= Stuart B. Schwartz =

American academic

Stuart B. Schwartz is the George Burton Adams Professor of History at Yale University, the Chair of the Council of Latin American and Iberian Studies, and the former Master of Ezra Stiles College.

==Education==
Schwartz was born in Springfield, Massachusetts. As an undergraduate he studied at Middlebury College and the Universidad Autonoma de Mexico. After receiving his undergraduate degree from Middlebury, he went on to study Latin American history at Columbia University, where he received his Ph.D. in 1968.

==Career==
After Columbia, Schwartz taught at the University of Minnesota before joining the Yale faculty in 1996. Yale President Richard Levin has referred to Professor Schwartz as, "perhaps the most outstanding scholar of Brazilian history" in the world." Schwartz has also undertaken scholarly research on Spain, Portugal and their colonies in the early modern Atlantic world.

==Works and awards==
His scholarly publications include Sovereignty and Society in Colonial Brazil (1973), Early Latin America (1983), Sugar Plantations in the Formation of Brazilian Society (1985), Slaves, Peasants, and Rebels (1992), as editor, A Governor and His Image in Baroque Brazil (1979), Implicit Understandings (1994), Victors and Vanquished: Spanish and Nahua Views of the Conquest of Mexico (2000), Cambridge History of Peoples of the Americas. South America (1999).

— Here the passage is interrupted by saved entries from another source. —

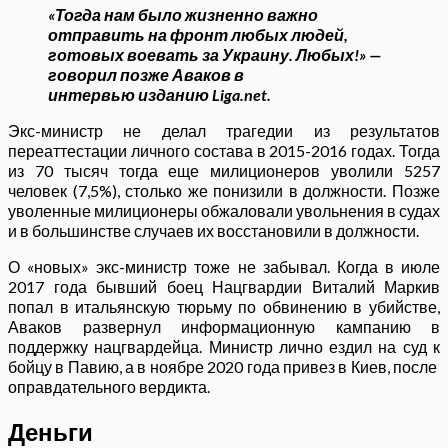
«Тогда нам было жизненно важно
отправить на фронт любых людей,
готовых воевать за Украину. Любых!» —
говорил позже Аваков в
интервью изданию Liga.net.
Экс-министр не делал трагедии из результатов
переаттестации личного состава в 2015-2016 годах. Тогда
из 70 тысяч тогда еще милиционеров уволили 5257
человек (7,5%), столько же понизили в должности. Позже
уволенные милиционеры обжаловали увольнения в судах
и в большинстве случаев их восстановили в должности.
О «новых» экс-министр тоже не забывал. Когда в июле
2017 года бывший боец Нацгвардии Виталий Маркив
попал в итальянскую тюрьму по обвинению в убийстве,
Аваков развернул информационную кампанию в
поддержку нацгвардейца. Министр лично ездил на суд к
бойцу в Павию, а в ноябре 2020 года привез в Киев, после
оправдательного вердикта.
Деньги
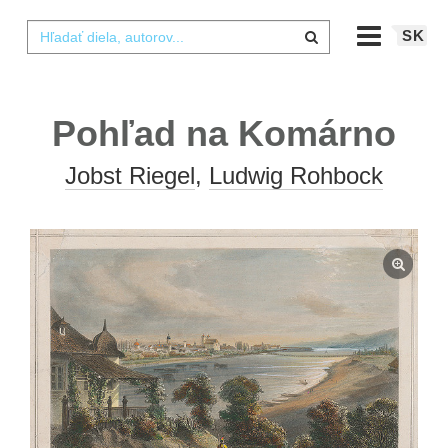
SK
Pohľad na Komárno
Jobst Riegel
,
Ludwig Rohbock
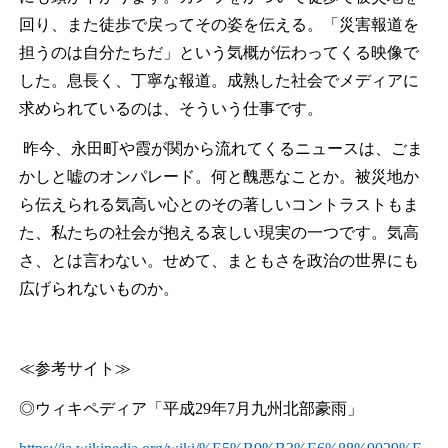
回り、また徒歩で戻ってその姿を伝える。「災害報道を
担うのは自分たちだ」という気概が伝わってくる映像で
した。息長く、丁寧な報道。成熟した社会でメディアに
求められているのは、そういう仕事です。
昨今、永田町や霞が関から流れてくるニュースは、ごま
かしと嘘のオンパレード。何と醜悪なことか。被災地か
ら伝えられる気高い心とのその著しいコントラストもま
た、私たちの社会が抱える哀しい現実の一つです。気高
さ、とは言わない。せめて、まともさを政治の世界にも
広げられないものか。
≪参考サイト≫
◎ウィキペディア「平成
29
年
7
月九州北部豪雨」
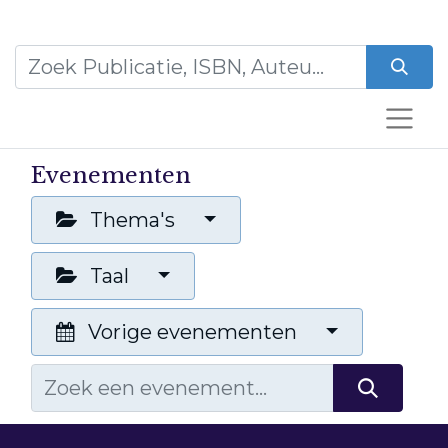
Evenementen
Thema's
Taal
Vorige evenementen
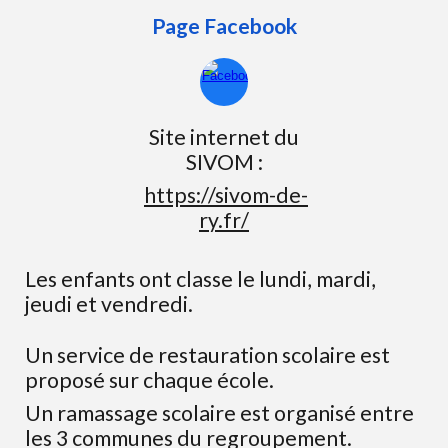
Page Facebook
Site internet du
SIVOM :
https://sivom-de-
ry.fr/
Les enfants ont classe le lundi, mardi,
jeudi et vendredi.
Un service de restauration scolaire est
proposé sur chaque école.
Un ramassage scolaire est organisé entre
les 3 communes du regroupement.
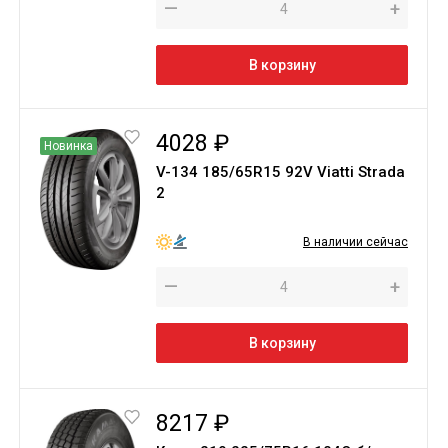
—
+
В корзину
4028 ₽
Новинка
V-134 185/65R15 92V Viatti Strada
2
В наличии сейчас
—
+
В корзину
8217 ₽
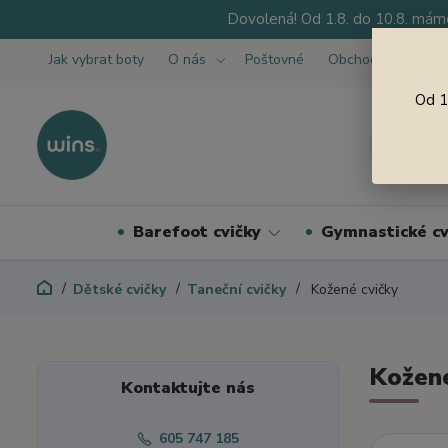
Dovolená! Od 1.8. do 10.8. máme
Jak vybrat boty
O nás
Poštovné
Obchodní podmínk
Od 1
Barefoot cvičky
Gymnastické cv
Dětské cvičky
Taneční cvičky
Kožené cvičky
Kožené
Kontaktujte nás
605 747 185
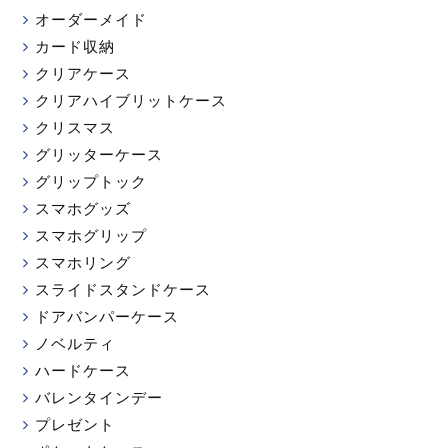
オーダーメイド
カード収納
クリアケース
クリアハイブリットケース
クリスマス
グリッターケース
グリップトック
スマホグッズ
スマホグリップ
スマホリング
スライドスタンドケース
ドアバンパーケース
ノベルティ
ハードケース
バレンタインデー
プレゼント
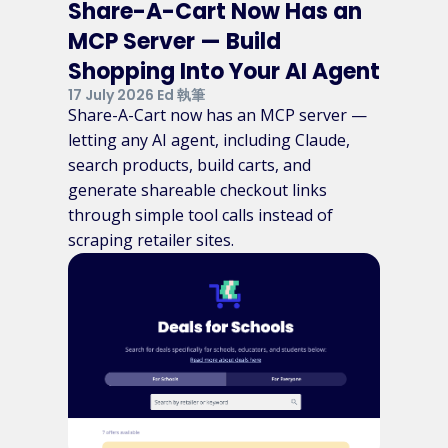
Share-A-Cart Now Has an
MCP Server — Build
Shopping Into Your AI Agent
17 July 2026 Ed 執筆
Share-A-Cart now has an MCP server —
letting any AI agent, including Claude,
search products, build carts, and
generate shareable checkout links
through simple tool calls instead of
scraping retailer sites.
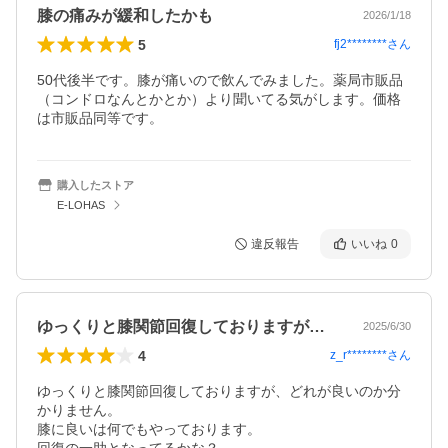
膝の痛みが緩和したかも
2026/1/18
5
fj2********
さん
50代後半です。膝が痛いので飲んでみました。薬局市販品
（コンドロなんとかとか）より聞いてる気がします。価格
は市販品同等です。
購入したストア
E-LOHAS
違反報告
いいね
0
ゆっくりと膝関節回復しておりますが、ど…
2025/6/30
4
z_r********
さん
ゆっくりと膝関節回復しておりますが、どれが良いのか分
かりません。

膝に良いは何でもやっております。
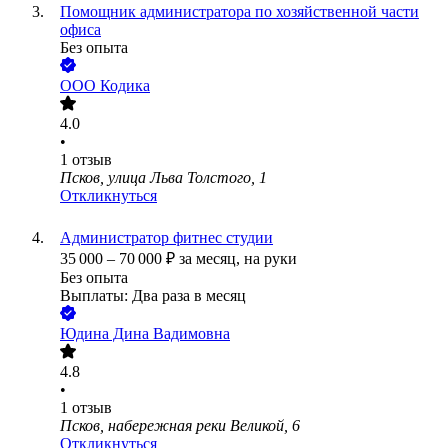
Помощник администратора по хозяйственной части
офиса
Без опыта
ООО
Кодика
4.0
•
1
отзыв
Псков, улица Льва Толстого, 1
Откликнуться
Администратор фитнес студии
35 000
–
70 000
₽
за месяц,
на руки
Без опыта
Выплаты: Два раза в месяц
Юдина Дина Вадимовна
4.8
•
1
отзыв
Псков, набережная реки Великой, 6
Откликнуться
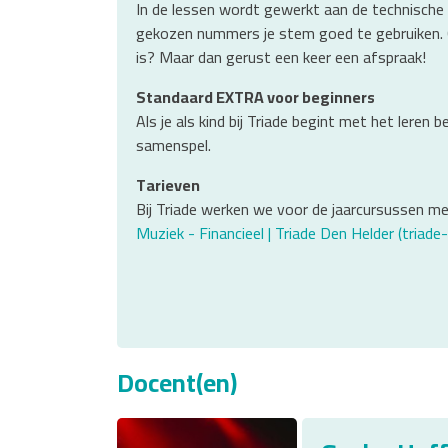
In de lessen wordt gewerkt aan de technische 
gekozen nummers je stem goed te gebruiken. On
is? Maar dan gerust een keer een afspraak!
Standaard EXTRA voor beginners
Als je als kind bij Triade begint met het leren 
samenspel.
Tarieven
Bij Triade werken we voor de jaarcursussen met
Muziek - Financieel | Triade Den Helder (triade-
Docent(en)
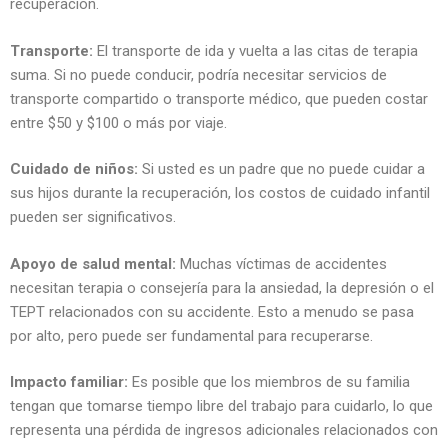
recuperación.
Transporte:
El transporte de ida y vuelta a las citas de terapia
suma. Si no puede conducir, podría necesitar servicios de
transporte compartido o transporte médico, que pueden costar
entre $50 y $100 o más por viaje.
Cuidado de niños:
Si usted es un padre que no puede cuidar a
sus hijos durante la recuperación, los costos de cuidado infantil
pueden ser significativos.
Apoyo de salud mental:
Muchas víctimas de accidentes
necesitan terapia o consejería para la ansiedad, la depresión o el
TEPT relacionados con su accidente. Esto a menudo se pasa
por alto, pero puede ser fundamental para recuperarse.
Impacto familiar:
Es posible que los miembros de su familia
tengan que tomarse tiempo libre del trabajo para cuidarlo, lo que
representa una pérdida de ingresos adicionales relacionados con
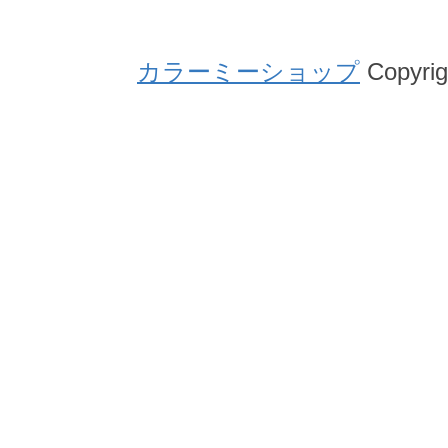
カラーミーショップ
Copyrig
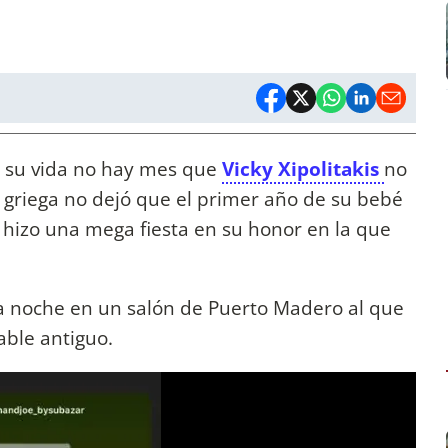
a su vida no hay mes que
Vicky Xipolitakis
no
 griega no dejó que el primer año de su bebé
o, hizo una mega fiesta en su honor en la que
r la noche en un salón de Puerto Madero al que
able antiguo.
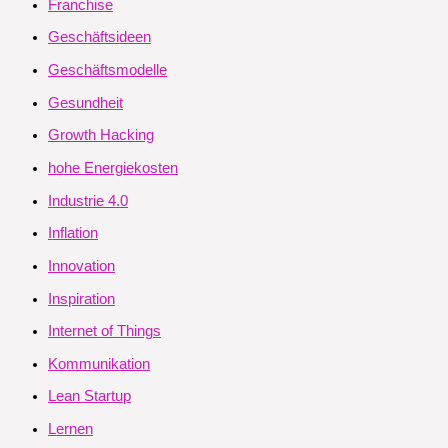
Franchise
Geschäftsideen
Geschäftsmodelle
Gesundheit
Growth Hacking
hohe Energiekosten
Industrie 4.0
Inflation
Innovation
Inspiration
Internet of Things
Kommunikation
Lean Startup
Lernen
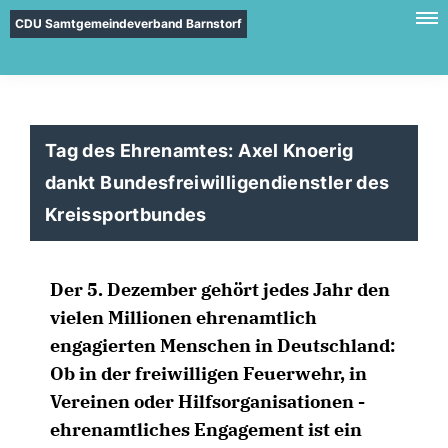
CDU Samtgemeindeverband Barnstorf
Tag des Ehrenamtes: Axel Knoerig
dankt Bundesfreiwilligendienstler des
Kreissportbundes
Der 5. Dezember gehört jedes Jahr den
vielen Millionen ehrenamtlich
engagierten Menschen in Deutschland:
Ob in der freiwilligen Feuerwehr, in
Vereinen oder Hilfsorganisationen -
ehrenamtliches Engagement ist ein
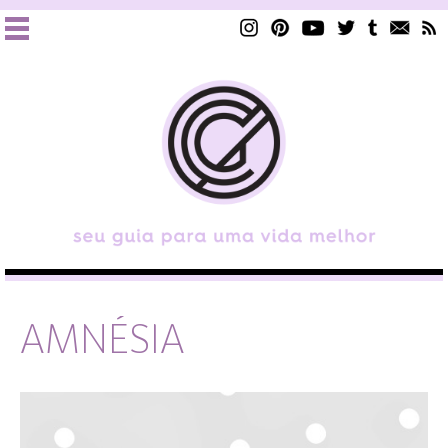
AMNÉSIA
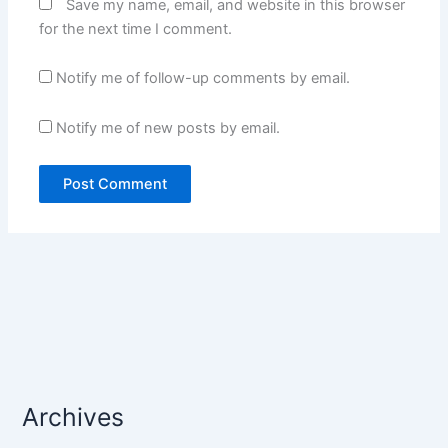
Save my name, email, and website in this browser
for the next time I comment.
Notify me of follow-up comments by email.
Notify me of new posts by email.
Archives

In 2008 Schwartz published All Can Be Saved: Religious Toleration and Salvation in the Iberian Atlantic World (Yale University Press). The book traces the idea of tolerance in the Hispanic world from 1500-1820, focusing on the attitudes of common people rather than elites. The book received numerous awards including the 2008 Cundill International Prize in History, the 2009 American Academy of Religion Book Award for Excellence in the category of Historical Study of Religion, the 2009 John E. Fagg Prize awarded by the American Historical Association, the 2009 George L. Mosse Prize awarded by the American Historical Association, the 2009 Leo Gershoy Award awarded by the American Historical Association, and the Bolton-Johnson Prize awarded by the Conference on Latin American History. Schwartz's first Bolton-Johnson Prize was awarded to his book Sugar Plantation in the Formation of Brazilian Society (1985).

Schwartz was a fellow of the John Simon Guggenheim Memorial Foundation and the Institute of Advanced Studies in Princeton, New Jersey. In 1983 he served as chair of the Conference on Latin American History, the professional organization of Latin American historians.

Schwartz lives in Guilford, Connecticut, and Puerto Rico with his wife, scholar Maria Jordán, a senior lecturer in the Departments of Spanish and Portuguese and a lecturer in history at Yale, and author of Soñar La Historia: Vida y Textos de Lucrecia de León en la España del Siglo de Oro (Madrid: Siglo XXI, 2007).